Dia dan teman-temannya Lee Mitchell, Mikey Cummins, dan Greg Neill membuat halaman JustGiving untuk meminta sesama Blues membantu membayar spanduk Kean. Mereka mencapai target mereka – dengan masih banyak yang tersisa – dalam waktu 24 jam setelah permohonan yang di-tweet menjadi viral. Arsitek stadion baru yang diusulkan Everton, Dan Meis, bahkan menyumbangkan £200 dari kantongnya sendiri.
Spanduk besar akan diresmikan di ujung Jalan Gwladys sebelum kick-off yang disiarkan televisi pada pukul 17.30 melawan City.
Upaya mereka dicatat oleh Kean sendiri, yang mengatakan: “Spanduk itu indah karena rasisme itu mengerikan dan kita harus berjuang melawan para rasis. Aku akan membalas semua yang fansku lakukan untukku.”
Para pemain Silva akan melakukan pemanasan dengan kaus Kick It Out sebelum pertandingan, dan Everton mengatakan mereka akan menyamakan sumbangan yang diberikan oleh para penggemar untuk Kick It Out.
“Ayah saya adalah seorang pramugara di Everton pada tahun 1980an dan mengatakan kepada saya betapa berbedanya keadaan saat itu,” kata Wycherley. “Kami sekarang adalah klub inklusif. Tidak ada ruang untuk diskriminasi atau pelecehan dalam bentuk apa pun baik itu rasis, homofobik, atau apa pun.
“Nenek saya adalah penggemar berat sepak bola Eropa dan dia menceritakan kepada saya betapa bagusnya Kean sebelum kami mengontraknya.
“Saya mengikuti perkembangannya di Serie A dan benar-benar merasakan perasaannya ketika dia menghadapi rasisme di lapangan. Saya mengagumi betapa baiknya dia menanganinya, terutama untuk pria muda seperti itu. Rasanya dia datang ke tempat yang tepat sekarang — Klub Rakyat.
“Dia tidak harus melawan rasisme sendirian. Dia memiliki ratusan ribu pemain Blues di seluruh dunia yang berdiri bahu membahu bersamanya.

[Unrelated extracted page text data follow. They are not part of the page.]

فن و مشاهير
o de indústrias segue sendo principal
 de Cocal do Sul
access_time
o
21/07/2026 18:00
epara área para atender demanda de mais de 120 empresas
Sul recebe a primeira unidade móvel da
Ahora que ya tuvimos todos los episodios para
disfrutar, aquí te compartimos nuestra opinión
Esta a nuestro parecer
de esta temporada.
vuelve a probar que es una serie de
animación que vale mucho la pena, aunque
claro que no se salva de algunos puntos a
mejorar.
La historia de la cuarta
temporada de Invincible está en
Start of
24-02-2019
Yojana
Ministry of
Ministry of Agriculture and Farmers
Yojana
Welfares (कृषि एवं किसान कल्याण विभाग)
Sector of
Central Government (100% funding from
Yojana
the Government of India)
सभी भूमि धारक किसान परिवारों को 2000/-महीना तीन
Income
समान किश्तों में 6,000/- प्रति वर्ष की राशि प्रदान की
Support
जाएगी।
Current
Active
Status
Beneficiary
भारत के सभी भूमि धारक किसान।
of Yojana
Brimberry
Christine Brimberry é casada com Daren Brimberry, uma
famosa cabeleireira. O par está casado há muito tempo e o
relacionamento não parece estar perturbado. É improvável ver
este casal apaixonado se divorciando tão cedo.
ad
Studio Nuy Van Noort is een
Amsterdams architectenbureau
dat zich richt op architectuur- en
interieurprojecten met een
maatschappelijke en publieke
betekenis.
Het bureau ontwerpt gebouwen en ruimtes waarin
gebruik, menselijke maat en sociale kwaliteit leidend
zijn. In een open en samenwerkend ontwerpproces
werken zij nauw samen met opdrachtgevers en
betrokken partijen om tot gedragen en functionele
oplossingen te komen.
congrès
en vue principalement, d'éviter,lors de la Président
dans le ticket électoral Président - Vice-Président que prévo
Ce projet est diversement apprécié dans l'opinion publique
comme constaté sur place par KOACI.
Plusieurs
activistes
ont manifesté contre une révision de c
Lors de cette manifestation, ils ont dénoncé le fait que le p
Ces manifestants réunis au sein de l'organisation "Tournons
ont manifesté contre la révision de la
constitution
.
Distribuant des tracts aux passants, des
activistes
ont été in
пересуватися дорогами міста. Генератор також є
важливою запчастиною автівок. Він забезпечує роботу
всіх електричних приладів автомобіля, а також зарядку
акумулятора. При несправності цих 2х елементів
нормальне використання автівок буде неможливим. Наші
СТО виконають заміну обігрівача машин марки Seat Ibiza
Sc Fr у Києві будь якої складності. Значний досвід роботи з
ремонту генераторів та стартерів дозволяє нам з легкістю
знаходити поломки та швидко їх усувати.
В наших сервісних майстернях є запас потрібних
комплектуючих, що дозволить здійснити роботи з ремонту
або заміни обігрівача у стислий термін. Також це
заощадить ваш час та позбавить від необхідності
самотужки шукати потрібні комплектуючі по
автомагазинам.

“Klub ini mewakili wilayah dan kota kami. Masjid pertama di Inggris dibangun di Liverpool, kami adalah rumah bagi komunitas Tionghoa tertua di Eropa. Penghargaan MOBO (Music of Black Origin) telah diberikan di sini dua kali.
“Rasisme jelas masih menjadi masalah dalam sepakbola. Kami sebagai penggemar sepak bola dan masyarakat harus mengambil tanggung jawab untuk waspada dan melakukan sesuatu untuk mengatasinya.”